What are the minimum requirements for the security incident plan that a Camp Margaritaville franchisee must maintain?
Camp_Margaritaville Franchise · 2025 FDDAnswer from 2025 FDD Document
Franchisee shall maintain a written, up-to-date information security incident plan that (i) has been approved by management; (ii) is communicated to Key Personnel; and (iii) has an owner to maintain and review the incident response management program.
The security incident plan shall include, at a minimum, processes for responding to a cybersecurity event, goals for the response plan, roles and responsibilities, internal and external communication plans, requirements for remediation, documentation and reporting related to incident response activities, and post-incident evaluation and policy revision activities.
The security incident plan shall address different types of cybersecurity events, including disruptive events such as ransomware incidents.
- (ii) Security Incident Notification. In the event of a Security Incident, Franchisee shall: (i) promptly inform Franchisor in writing of such Security Incident, but by no later than twenty-four (24) hours from the date Franchisee obtains actual or constructive knowledge of the Security Incident; (ii) promptly investigate, correct, mitigate, remediate, and otherwise handle the Security Incident, including by identifying Guest Profile Data or Confidential Information that may have been accessed, acquired, disclosed, or used as a result of the Security Incident and taking sufficient steps to prevent the continuation and recurrence of the Security Incident; and (iii) immediately provide information, including artifacts required for incident response and forensics investigations, and assistance, such as preservation and retention of logs and data relevant to the evaluation, requested by Franchisor.
Source: Item 23 — RECEIPTS (FDD pages 72–406)
What This Means (2025 FDD)
According to the 2025 Camp Margaritaville FDD, franchisees must maintain a written and up-to-date information security incident plan. This plan needs to be approved by management, communicated to key personnel, and have a designated owner responsible for maintaining and reviewing the incident response management program.
The security incident plan must include processes for responding to cybersecurity events, clearly defined goals, roles and responsibilities, and internal and external communication strategies. Additionally, it should outline requirements for remediation, thorough documentation and reporting of incident response activities, and procedures for post-incident evaluation and policy revisions. The plan needs to address various types of cybersecurity events, including disruptive incidents like ransomware attacks.
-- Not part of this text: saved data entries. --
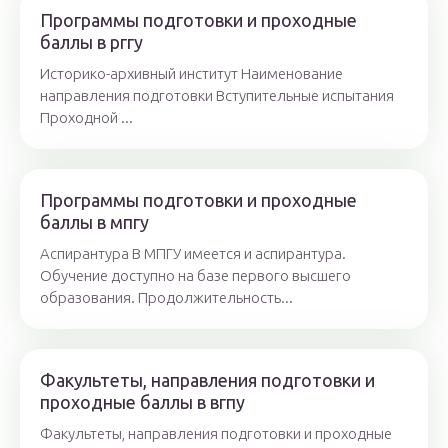
Программы подготовки и проходные
баллы в рггу
Историко-архивный институт Наименование
направления подготовки Вступительные испытания
Проходной ...
Программы подготовки и проходные
баллы в мпгу
Аспирантура В МПГУ имеется и аспирантура.
Обучение доступно на базе первого высшего
образования. Продолжительность...
Факультеты, направления подготовки и
проходные баллы в вгпу
Факультеты, направления подготовки и проходные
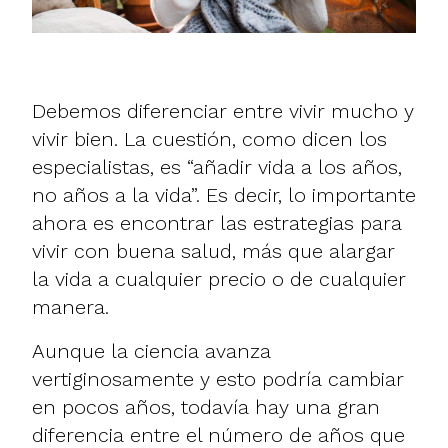
Debemos diferenciar entre vivir mucho y
vivir bien. La cuestión, como dicen los
especialistas, es “añadir vida a los años,
no años a la vida”. Es decir, lo importante
ahora es encontrar las estrategias para
vivir con buena salud, más que alargar
la vida a cualquier precio o de cualquier
manera.
Aunque la ciencia avanza
vertiginosamente y esto podría cambiar
en pocos años, todavía hay una gran
diferencia entre el número de años que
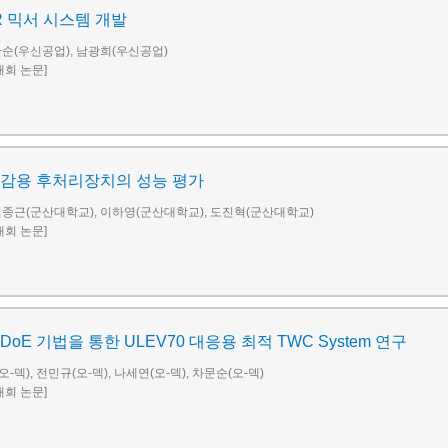
R 믹서 시스템 개발
관순(우신공업), 남광희(우신공업)
술대회 논문]
저감용 후처리장치의 성능 평가
원종근(군산대학교), 이하영(군산대학교), 도진혁(군산대학교)
술대회 논문]
oE 기법을 통한 ULEV70 대응용 최적 TWC System 연구
-덱), 전민규(오-덱), 나세연(오-덱), 차문순(오-덱)
술대회 논문]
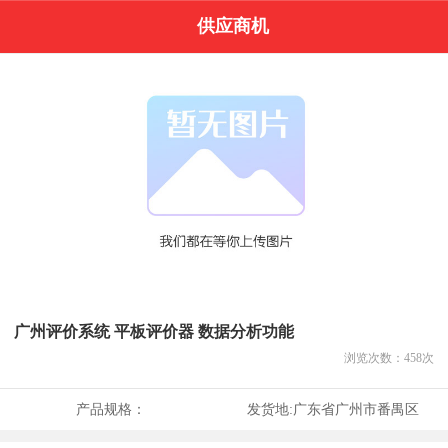
供应商机
广州评价系统 平板评价器 数据分析功能
浏览次数：
458
次
产品规格：
发货地:
广东省广州市番禺区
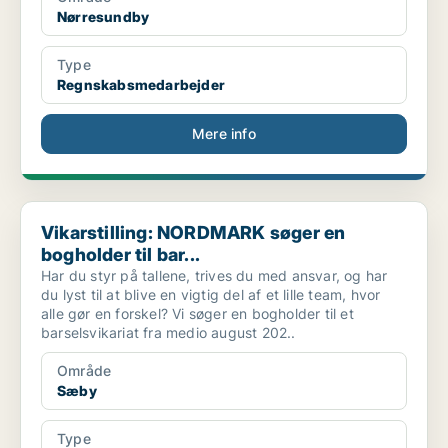
Nørresundby
Type
Regnskabsmedarbejder
Mere info
Vikarstilling: NORDMARK søger en bogholder til bar...
Vikarstilling: NORDMARK søger en
bogholder til bar...
Har du styr på tallene, trives du med ansvar, og har
du lyst til at blive en vigtig del af et lille team, hvor
alle gør en forskel? Vi søger en bogholder til et
barselsvikariat fra medio august 202..
Område
Sæby
Type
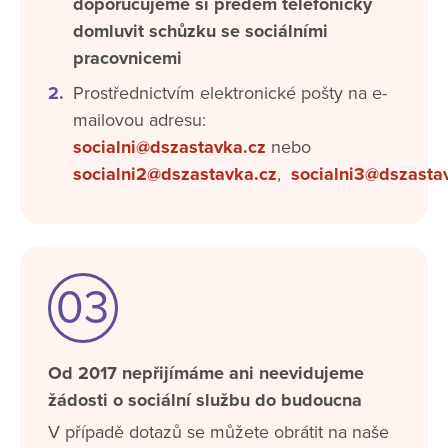
doporučujeme si předem telefonicky
domluvit schůzku se sociálními
pracovnicemi
Prostřednictvím elektronické pošty na e-
mailovou adresu:
socialni@dszastavka.cz
nebo
socialni2@dszastavka.cz
,
socialni3@dszasta
03
Od 2017 nepřijímáme ani neevidujeme
žádosti o sociální službu do budoucna
V případě dotazů se můžete obrátit na naše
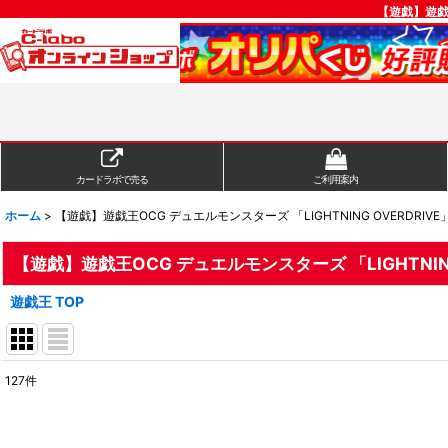
【遊戯】遊戯王
カードラボで売る
ご利用案内
ホーム
>
【遊戯】遊戯王OCG デュエルモンスターズ 「LIGHTNING OVERDRI
【遊戯】遊戯王OCG デュエルモンスターズ 「LIGHTNIN
遊戯王 TOP
127
件
表示数
:
在庫あり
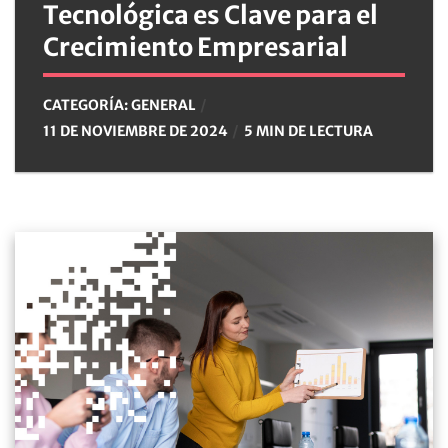
Tecnológica es Clave para el
Crecimiento Empresarial
CATEGORÍA:
GENERAL
11 DE NOVIEMBRE DE 2024
5 MIN DE LECTURA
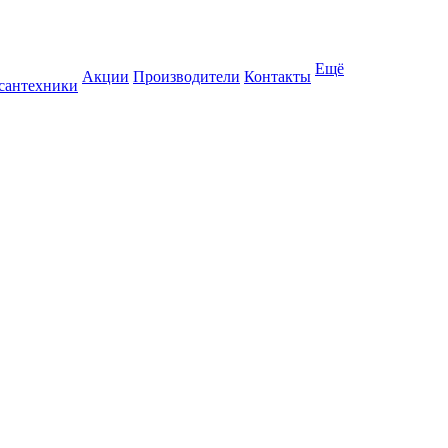
Ещё
Акции
Производители
Контакты
 сантехники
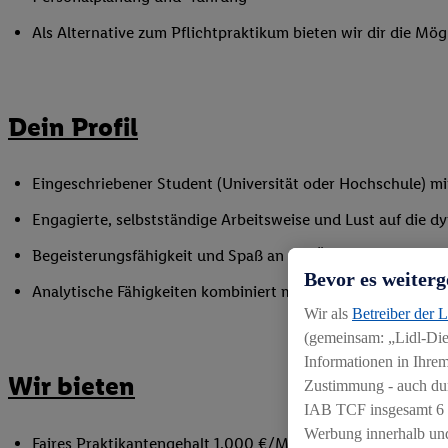
Als Alternative zum Pflichtpraktikum bieten wir dir die Mög
Dein Profil
Eingeschriebener Student (Universität oder Hochschule) mi
Engagierte, selbstständige Arbeitsweise und Lust auf die 
Begeisterungsfähigkeit und Spaß an der Übernahme von V
Bevor es weiterg
Analytische Fähigkeiten kombiniert mit Kommunikationsstä
Wir als
Betreiber der 
(gemeinsam: „Lidl-Dien
Informationen in Ihrem
Wir bieten
Zustimmung - auch dur
IAB TCF insgesamt
6
Werbung innerhalb und
Faires Praktikantengehalt 1.000 €/Monat (beim Pflichtprak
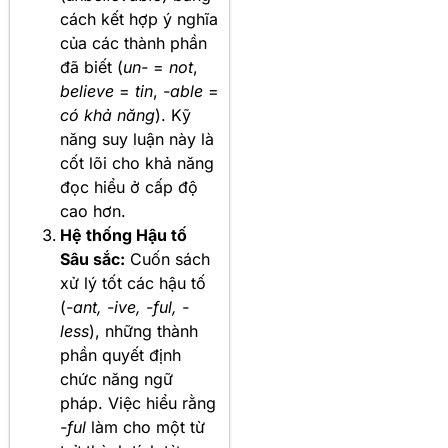
cách kết hợp ý nghĩa
của các thành phần
đã biết (
un-
=
not
,
believe
=
tin
,
-able
=
có khả năng
). Kỹ
năng suy luận này là
cốt lõi cho khả năng
đọc hiểu ở cấp độ
cao hơn.
Hệ thống Hậu tố
Sâu sắc:
Cuốn sách
xử lý tốt các hậu tố
(
-ant, -ive, -ful, -
less
), những thành
phần quyết định
chức năng ngữ
pháp. Việc hiểu rằng
-ful
làm cho một từ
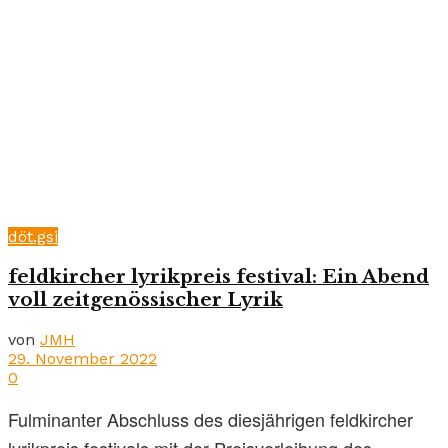
döt.gsi
feldkircher lyrikpreis festival: Ein Abend
voll zeitgenössischer Lyrik
von
JMH
29. November 2022
0
Fulminanter Abschluss des diesjährigen feldkircher
lyrikpreis festivals mit der Preisverleihung des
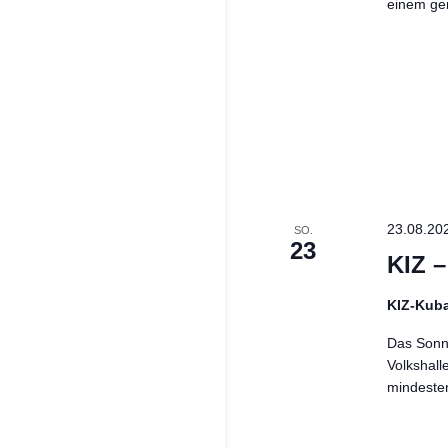
einem ge
23.08.20
SO.
23
KIZ 
KIZ-Kub
Das Sonnt
Volkshall
mindeste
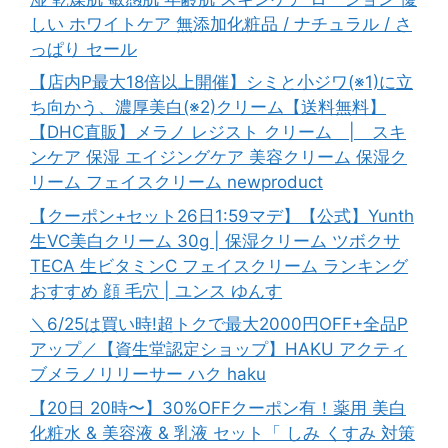
しい ホワイトケア 無添加化粧品 / ナチュラル / さ
っぱり セール
【店内P最大18倍以上開催】シミと小ジワ(※1)に立
ち向かう、濃厚美白(※2)クリーム【送料無料】
【DHC直販】メラノ レジスト クリーム | スキ
ンケア 保湿 エイジングケア 美容クリーム 保湿ク
リーム フェイスクリーム newproduct
【クーポン+セット26日1:59マデ】【公式】Yunth
生VC美白クリーム 30g | 保湿クリーム ツボクサ
TECA 生ビタミンC フェイスクリーム ランキング
おすすめ 顔 毛穴 | ユンス ゆんす
＼6/25は買い時!超トクで最大2000円OFF+全品P
アップ／【資生堂認定ショップ】HAKU アクティ
ブメラノリリーサー ハク haku
【20日 20時〜】30%OFFクーポン有！薬用 美白
化粧水 & 美容液 & 乳液 セット「 しみ くすみ 対策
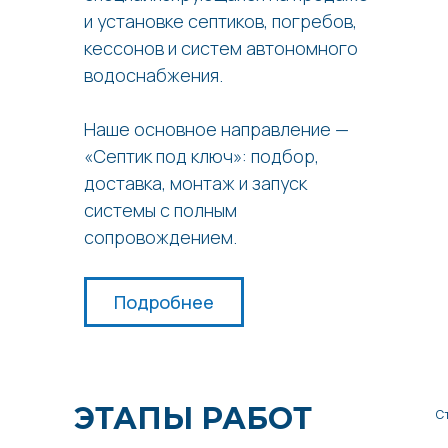
и установке септиков, погребов,
кессонов и систем автономного
водоснабжения.
Наше основное направление —
«Септик под ключ»: подбор,
доставка, монтаж и запуск
системы с полным
сопровождением.
Подробнее
ЭТАПЫ РАБОТ
С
In the event of a security incident, Camp Margaritaville franchisees are required to promptly inform the franchisor in writing, no later than 24 hours after discovering the incident. They must also investigate, correct, mitigate, and remediate the incident, identifying any compromised Guest Profile Data or Confidential Information. Franchisees are obligated to provide immediate information and assistance to the franchisor, including artifacts for incident response and forensics investigations, as well as preserving relevant logs and data.